Like someone who can't swim, thrashing in deep water—when a rescuer comes close, they don't think. They grab, they climb, they shove the other person under just to keep themselves above the surface.
They don't care if the other person lives.
They only care that they do.
So in that panic, Takashi drank the drug.
Soichiro could only give a bitter, helpless smile.
When he snapped back and tried again to kill Shido—
He was already falling.
Soichiro had no choice but to use what remained of his consciousness—before it was eaten away—to arrange as much as he could.
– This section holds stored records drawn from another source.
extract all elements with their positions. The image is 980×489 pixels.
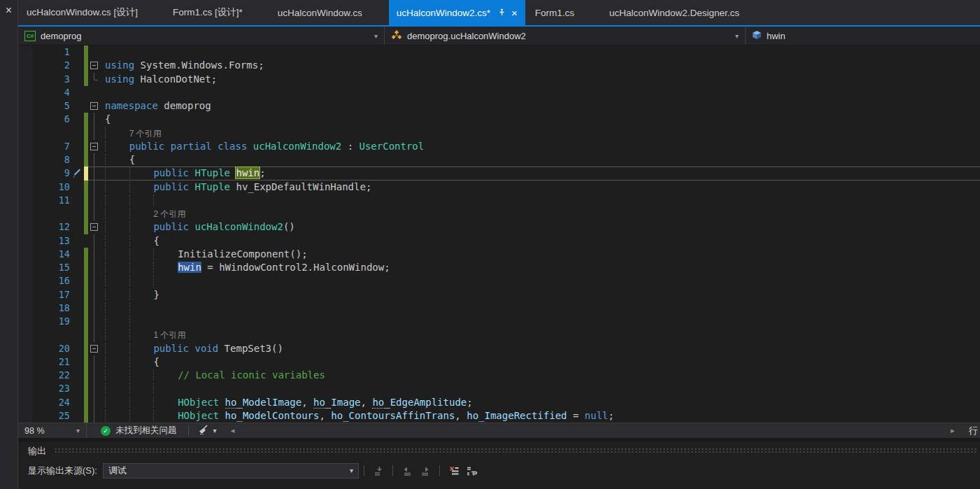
- project-dropdown[interactable]: C# demoprog ▾: [18, 27, 385, 45]
- code-line[interactable]: public void TempSet3(): [101, 342, 980, 355]
- breakpoint-margin-cell[interactable]: [18, 220, 32, 234]
- breakpoint-margin-cell[interactable]: [18, 355, 32, 369]
- code-line[interactable]: namespace demoprog: [101, 99, 980, 113]
- code-token: ucHalconWindow2: [194, 221, 283, 232]
- code-token: ucHalconWindow2: [253, 141, 341, 152]
- breakpoint-margin-cell[interactable]: [18, 207, 32, 220]
- breakpoint-margin-cell[interactable]: [18, 86, 32, 99]
- code-token: [164, 141, 170, 152]
- tab-4[interactable]: ucHalconWindow2.cs*×: [389, 0, 525, 25]
- code-token: [219, 397, 225, 408]
- code-line[interactable]: 2 个引用: [101, 207, 980, 220]
- code-line[interactable]: [101, 194, 980, 207]
- code-token: [105, 316, 129, 327]
- arrow-right-icon: [420, 465, 431, 476]
- scrollbar-track[interactable]: [241, 423, 945, 438]
- code-line[interactable]: {: [101, 355, 980, 369]
- tab-5[interactable]: Form1.cs: [527, 0, 583, 25]
- tab-2[interactable]: Form1.cs [设计]*: [164, 0, 251, 25]
- breakpoint-margin-cell[interactable]: [18, 180, 32, 194]
- output-panel-titlebar[interactable]: 输出: [28, 442, 980, 460]
- breakpoint-margin-cell[interactable]: [18, 45, 32, 59]
- word-wrap-button[interactable]: [463, 463, 481, 479]
- code-line[interactable]: [101, 315, 980, 328]
- code-line[interactable]: using System.Windows.Forms;: [101, 59, 980, 72]
- breakpoint-margin-cell[interactable]: [18, 73, 32, 86]
- type-dropdown[interactable]: demoprog.ucHalconWindow2 ▾: [385, 27, 746, 45]
- breakpoint-margin-cell[interactable]: [18, 166, 32, 180]
- code-line[interactable]: [101, 86, 980, 99]
- code-line[interactable]: public partial class ucHalconWindow2 : U…: [101, 140, 980, 153]
- code-line[interactable]: public HTuple hv_ExpDefaultWinHandle;: [101, 180, 980, 194]
- line-body: 7 个引用: [88, 127, 980, 140]
- code-token: ho_: [372, 397, 390, 409]
- breakpoint-margin-cell[interactable]: [18, 369, 32, 382]
- collapse-button[interactable]: −: [90, 102, 98, 110]
- line-body: − public void TempSet3(): [88, 342, 980, 355]
- collapse-button[interactable]: −: [90, 62, 98, 69]
- breakpoint-margin-cell[interactable]: [18, 153, 32, 166]
- close-icon[interactable]: ×: [511, 8, 518, 18]
- code-line[interactable]: HObject ho_ModelImage, ho_Image, ho_Edge…: [101, 396, 980, 409]
- code-line[interactable]: {: [101, 153, 980, 166]
- code-line[interactable]: // Local iconic variables: [101, 369, 980, 382]
- breakpoint-margin-cell[interactable]: [18, 261, 32, 274]
- breakpoint-margin-cell[interactable]: [18, 248, 32, 261]
- code-line[interactable]: [101, 302, 980, 315]
- code-cleanup-button[interactable]: ▾: [189, 425, 225, 437]
- tab-1[interactable]: ucHalconWindow.cs [设计]: [18, 0, 146, 25]
- breakpoint-margin-cell[interactable]: [18, 328, 32, 341]
- document-health-indicator[interactable]: ✓ 未找到相关问题: [87, 425, 188, 437]
- code-line[interactable]: InitializeComponent();: [101, 248, 980, 261]
- tab-3[interactable]: ucHalconWindow.cs: [269, 0, 371, 25]
- breakpoint-margin-cell[interactable]: [18, 127, 32, 140]
- breakpoint-margin-cell[interactable]: [18, 342, 32, 355]
- fold-margin-cell: [88, 166, 101, 180]
- member-dropdown[interactable]: hwin: [746, 27, 980, 45]
- breakpoint-margin-cell[interactable]: [18, 315, 32, 328]
- breakpoint-margin-cell[interactable]: [18, 396, 32, 409]
- breakpoint-margin-cell[interactable]: [18, 302, 32, 315]
- previous-message-button[interactable]: [398, 463, 416, 479]
- breakpoint-margin-cell[interactable]: [18, 382, 32, 395]
- code-line[interactable]: public HTuple hwin;: [101, 166, 980, 180]
- code-line[interactable]: {: [101, 234, 980, 248]
- breakpoint-margin-cell[interactable]: [18, 194, 32, 207]
- breakpoint-margin-cell[interactable]: [18, 99, 32, 113]
- code-line[interactable]: }: [101, 288, 980, 302]
- zoom-dropdown[interactable]: 98 % ▾: [18, 423, 87, 438]
- scroll-left-icon[interactable]: ◂: [225, 426, 241, 435]
- close-icon[interactable]: ×: [6, 5, 12, 16]
- breakpoint-margin-cell[interactable]: [18, 113, 32, 126]
- code-line[interactable]: using HalconDotNet;: [101, 73, 980, 86]
- breakpoint-margin-cell[interactable]: [18, 234, 32, 248]
- pin-icon[interactable]: [497, 8, 505, 17]
- tab-6[interactable]: ucHalconWindow2.Designer.cs: [601, 0, 748, 25]
- breakpoint-margin-cell[interactable]: [18, 140, 32, 153]
- goto-message-button[interactable]: [369, 463, 388, 479]
- code-editor[interactable]: 12−using System.Windows.Forms;3using Hal…: [18, 45, 980, 423]
- code-line[interactable]: [101, 45, 980, 59]
- horizontal-scrollbar[interactable]: ◂ ▸: [225, 423, 960, 438]
- code-line[interactable]: hwin = hWindowControl2.HalconWindow;: [101, 261, 980, 274]
- code-line[interactable]: 7 个引用: [101, 127, 980, 140]
- clear-all-button[interactable]: [445, 463, 463, 479]
- code-line[interactable]: HObject ho_ModelContours, ho_ContoursAff…: [101, 409, 980, 423]
- fold-margin-cell: [88, 207, 101, 220]
- code-line[interactable]: public ucHalconWindow2(): [101, 220, 980, 234]
- code-line[interactable]: [101, 382, 980, 395]
- next-message-button[interactable]: [416, 463, 434, 479]
- breakpoint-margin-cell[interactable]: [18, 59, 32, 72]
- output-title: 输出: [28, 445, 46, 458]
- breakpoint-margin-cell[interactable]: [18, 288, 32, 302]
- breakpoint-margin-cell[interactable]: [18, 409, 32, 423]
- collapse-button[interactable]: −: [90, 143, 98, 150]
- code-line[interactable]: [101, 274, 980, 288]
- code-line[interactable]: 1 个引用: [101, 328, 980, 341]
- collapse-button[interactable]: −: [90, 223, 98, 231]
- collapse-button[interactable]: −: [90, 345, 98, 353]
- output-source-dropdown[interactable]: 调试 ▾: [103, 463, 359, 479]
- code-line[interactable]: {: [101, 113, 980, 126]
- breakpoint-margin-cell[interactable]: [18, 274, 32, 288]
- scroll-right-icon[interactable]: ▸: [945, 426, 960, 435]
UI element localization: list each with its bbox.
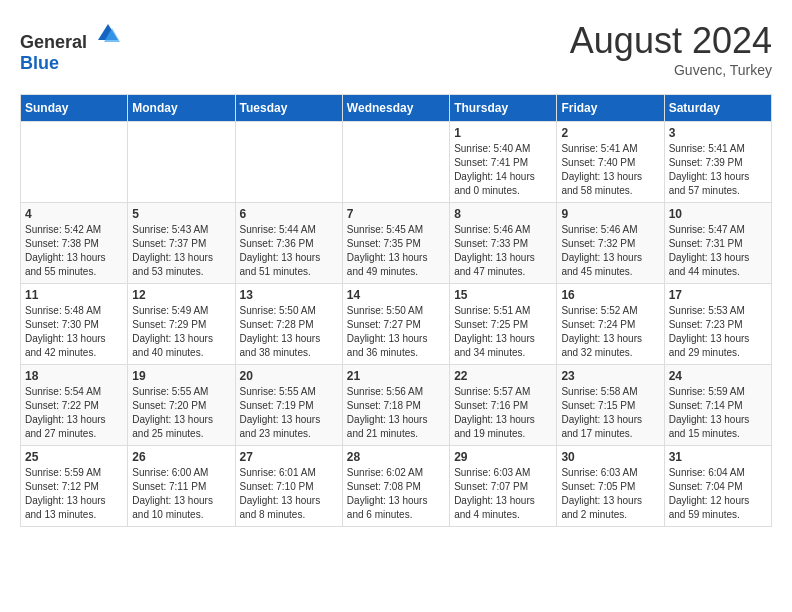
page-header: General Blue August 2024 Guvenc, Turkey bbox=[20, 20, 772, 78]
day-number: 6 bbox=[240, 207, 338, 221]
day-number: 8 bbox=[454, 207, 552, 221]
day-info: Sunrise: 5:58 AMSunset: 7:15 PMDaylight:… bbox=[561, 385, 659, 441]
calendar-table: SundayMondayTuesdayWednesdayThursdayFrid… bbox=[20, 94, 772, 527]
day-info: Sunrise: 5:55 AMSunset: 7:19 PMDaylight:… bbox=[240, 385, 338, 441]
logo-icon bbox=[94, 20, 122, 48]
day-number: 10 bbox=[669, 207, 767, 221]
calendar-week-2: 4Sunrise: 5:42 AMSunset: 7:38 PMDaylight… bbox=[21, 203, 772, 284]
calendar-cell: 6Sunrise: 5:44 AMSunset: 7:36 PMDaylight… bbox=[235, 203, 342, 284]
day-info: Sunrise: 5:49 AMSunset: 7:29 PMDaylight:… bbox=[132, 304, 230, 360]
day-number: 9 bbox=[561, 207, 659, 221]
day-number: 30 bbox=[561, 450, 659, 464]
day-number: 31 bbox=[669, 450, 767, 464]
calendar-cell: 22Sunrise: 5:57 AMSunset: 7:16 PMDayligh… bbox=[450, 365, 557, 446]
weekday-header-friday: Friday bbox=[557, 95, 664, 122]
calendar-cell: 24Sunrise: 5:59 AMSunset: 7:14 PMDayligh… bbox=[664, 365, 771, 446]
calendar-cell: 10Sunrise: 5:47 AMSunset: 7:31 PMDayligh… bbox=[664, 203, 771, 284]
calendar-cell: 21Sunrise: 5:56 AMSunset: 7:18 PMDayligh… bbox=[342, 365, 449, 446]
calendar-week-4: 18Sunrise: 5:54 AMSunset: 7:22 PMDayligh… bbox=[21, 365, 772, 446]
calendar-cell: 4Sunrise: 5:42 AMSunset: 7:38 PMDaylight… bbox=[21, 203, 128, 284]
day-number: 11 bbox=[25, 288, 123, 302]
day-info: Sunrise: 5:45 AMSunset: 7:35 PMDaylight:… bbox=[347, 223, 445, 279]
calendar-cell: 12Sunrise: 5:49 AMSunset: 7:29 PMDayligh… bbox=[128, 284, 235, 365]
day-info: Sunrise: 5:46 AMSunset: 7:33 PMDaylight:… bbox=[454, 223, 552, 279]
calendar-cell: 15Sunrise: 5:51 AMSunset: 7:25 PMDayligh… bbox=[450, 284, 557, 365]
weekday-header-tuesday: Tuesday bbox=[235, 95, 342, 122]
logo-blue: Blue bbox=[20, 53, 59, 73]
calendar-cell: 23Sunrise: 5:58 AMSunset: 7:15 PMDayligh… bbox=[557, 365, 664, 446]
calendar-cell: 26Sunrise: 6:00 AMSunset: 7:11 PMDayligh… bbox=[128, 446, 235, 527]
day-number: 25 bbox=[25, 450, 123, 464]
logo-text: General Blue bbox=[20, 20, 122, 74]
day-info: Sunrise: 5:51 AMSunset: 7:25 PMDaylight:… bbox=[454, 304, 552, 360]
day-info: Sunrise: 5:56 AMSunset: 7:18 PMDaylight:… bbox=[347, 385, 445, 441]
day-info: Sunrise: 5:47 AMSunset: 7:31 PMDaylight:… bbox=[669, 223, 767, 279]
day-info: Sunrise: 5:50 AMSunset: 7:28 PMDaylight:… bbox=[240, 304, 338, 360]
day-number: 7 bbox=[347, 207, 445, 221]
day-info: Sunrise: 6:00 AMSunset: 7:11 PMDaylight:… bbox=[132, 466, 230, 522]
day-info: Sunrise: 5:44 AMSunset: 7:36 PMDaylight:… bbox=[240, 223, 338, 279]
day-info: Sunrise: 5:57 AMSunset: 7:16 PMDaylight:… bbox=[454, 385, 552, 441]
day-number: 13 bbox=[240, 288, 338, 302]
day-number: 26 bbox=[132, 450, 230, 464]
day-number: 29 bbox=[454, 450, 552, 464]
calendar-cell: 11Sunrise: 5:48 AMSunset: 7:30 PMDayligh… bbox=[21, 284, 128, 365]
weekday-header-monday: Monday bbox=[128, 95, 235, 122]
calendar-week-1: 1Sunrise: 5:40 AMSunset: 7:41 PMDaylight… bbox=[21, 122, 772, 203]
day-info: Sunrise: 5:40 AMSunset: 7:41 PMDaylight:… bbox=[454, 142, 552, 198]
calendar-cell: 19Sunrise: 5:55 AMSunset: 7:20 PMDayligh… bbox=[128, 365, 235, 446]
calendar-cell: 13Sunrise: 5:50 AMSunset: 7:28 PMDayligh… bbox=[235, 284, 342, 365]
calendar-cell: 7Sunrise: 5:45 AMSunset: 7:35 PMDaylight… bbox=[342, 203, 449, 284]
day-info: Sunrise: 6:02 AMSunset: 7:08 PMDaylight:… bbox=[347, 466, 445, 522]
day-number: 22 bbox=[454, 369, 552, 383]
day-info: Sunrise: 6:01 AMSunset: 7:10 PMDaylight:… bbox=[240, 466, 338, 522]
day-info: Sunrise: 5:59 AMSunset: 7:14 PMDaylight:… bbox=[669, 385, 767, 441]
day-number: 20 bbox=[240, 369, 338, 383]
day-info: Sunrise: 5:54 AMSunset: 7:22 PMDaylight:… bbox=[25, 385, 123, 441]
day-info: Sunrise: 5:59 AMSunset: 7:12 PMDaylight:… bbox=[25, 466, 123, 522]
calendar-cell: 18Sunrise: 5:54 AMSunset: 7:22 PMDayligh… bbox=[21, 365, 128, 446]
calendar-cell: 5Sunrise: 5:43 AMSunset: 7:37 PMDaylight… bbox=[128, 203, 235, 284]
calendar-cell: 1Sunrise: 5:40 AMSunset: 7:41 PMDaylight… bbox=[450, 122, 557, 203]
weekday-header-row: SundayMondayTuesdayWednesdayThursdayFrid… bbox=[21, 95, 772, 122]
location: Guvenc, Turkey bbox=[570, 62, 772, 78]
calendar-cell: 25Sunrise: 5:59 AMSunset: 7:12 PMDayligh… bbox=[21, 446, 128, 527]
day-number: 16 bbox=[561, 288, 659, 302]
logo-general: General bbox=[20, 32, 87, 52]
calendar-cell: 16Sunrise: 5:52 AMSunset: 7:24 PMDayligh… bbox=[557, 284, 664, 365]
calendar-cell bbox=[235, 122, 342, 203]
calendar-cell: 8Sunrise: 5:46 AMSunset: 7:33 PMDaylight… bbox=[450, 203, 557, 284]
calendar-cell: 17Sunrise: 5:53 AMSunset: 7:23 PMDayligh… bbox=[664, 284, 771, 365]
day-number: 2 bbox=[561, 126, 659, 140]
day-number: 12 bbox=[132, 288, 230, 302]
day-info: Sunrise: 5:41 AMSunset: 7:40 PMDaylight:… bbox=[561, 142, 659, 198]
calendar-cell bbox=[21, 122, 128, 203]
day-number: 1 bbox=[454, 126, 552, 140]
day-info: Sunrise: 5:43 AMSunset: 7:37 PMDaylight:… bbox=[132, 223, 230, 279]
calendar-cell: 2Sunrise: 5:41 AMSunset: 7:40 PMDaylight… bbox=[557, 122, 664, 203]
day-info: Sunrise: 5:50 AMSunset: 7:27 PMDaylight:… bbox=[347, 304, 445, 360]
calendar-cell: 28Sunrise: 6:02 AMSunset: 7:08 PMDayligh… bbox=[342, 446, 449, 527]
day-number: 18 bbox=[25, 369, 123, 383]
day-number: 17 bbox=[669, 288, 767, 302]
day-info: Sunrise: 5:41 AMSunset: 7:39 PMDaylight:… bbox=[669, 142, 767, 198]
calendar-cell bbox=[342, 122, 449, 203]
day-info: Sunrise: 5:52 AMSunset: 7:24 PMDaylight:… bbox=[561, 304, 659, 360]
day-info: Sunrise: 5:53 AMSunset: 7:23 PMDaylight:… bbox=[669, 304, 767, 360]
day-number: 21 bbox=[347, 369, 445, 383]
calendar-week-5: 25Sunrise: 5:59 AMSunset: 7:12 PMDayligh… bbox=[21, 446, 772, 527]
day-number: 15 bbox=[454, 288, 552, 302]
day-number: 24 bbox=[669, 369, 767, 383]
weekday-header-thursday: Thursday bbox=[450, 95, 557, 122]
calendar-cell: 30Sunrise: 6:03 AMSunset: 7:05 PMDayligh… bbox=[557, 446, 664, 527]
day-info: Sunrise: 6:04 AMSunset: 7:04 PMDaylight:… bbox=[669, 466, 767, 522]
calendar-cell: 20Sunrise: 5:55 AMSunset: 7:19 PMDayligh… bbox=[235, 365, 342, 446]
calendar-cell: 31Sunrise: 6:04 AMSunset: 7:04 PMDayligh… bbox=[664, 446, 771, 527]
calendar-week-3: 11Sunrise: 5:48 AMSunset: 7:30 PMDayligh… bbox=[21, 284, 772, 365]
day-number: 3 bbox=[669, 126, 767, 140]
calendar-cell: 3Sunrise: 5:41 AMSunset: 7:39 PMDaylight… bbox=[664, 122, 771, 203]
logo: General Blue bbox=[20, 20, 122, 74]
day-info: Sunrise: 5:48 AMSunset: 7:30 PMDaylight:… bbox=[25, 304, 123, 360]
calendar-cell: 29Sunrise: 6:03 AMSunset: 7:07 PMDayligh… bbox=[450, 446, 557, 527]
calendar-cell: 14Sunrise: 5:50 AMSunset: 7:27 PMDayligh… bbox=[342, 284, 449, 365]
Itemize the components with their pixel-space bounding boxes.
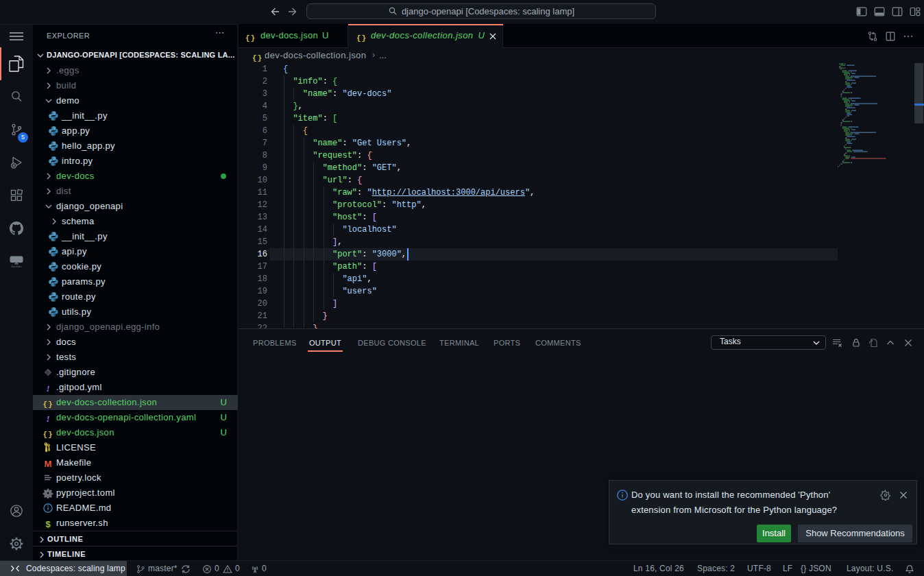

"Commander, hold on a little longer," his confidant's voice came to his ears again. "We're almost home."
Home?
After he understood what had happened, he immediately called off the hospital run and ordered a full retreat. He had to get back. There was still a chance—if the other unit had returned, maybe they'd brought back the Earth Elixir.
His vision was a haze, but when he stared forward, it did look like they were close.
The only reason he'd lasted this long was because he'd acted decisively—severing his own arm.
And still, the virus wouldn't stop.
He didn't know how much time passed. He only knew he was at his limit.
Then he heard the familiar, heavy footsteps approaching.
"Has Saya come back yet?" he asked.
"Not yet."
"So it's too late," he murmured.
"Yes."
"Then… let me die as a man who can still see people," he said, his fading awareness making one final request.
And the last thing that reached him—before everything slipped away—was the sound of his wife's enraged, grief-stricken screaming.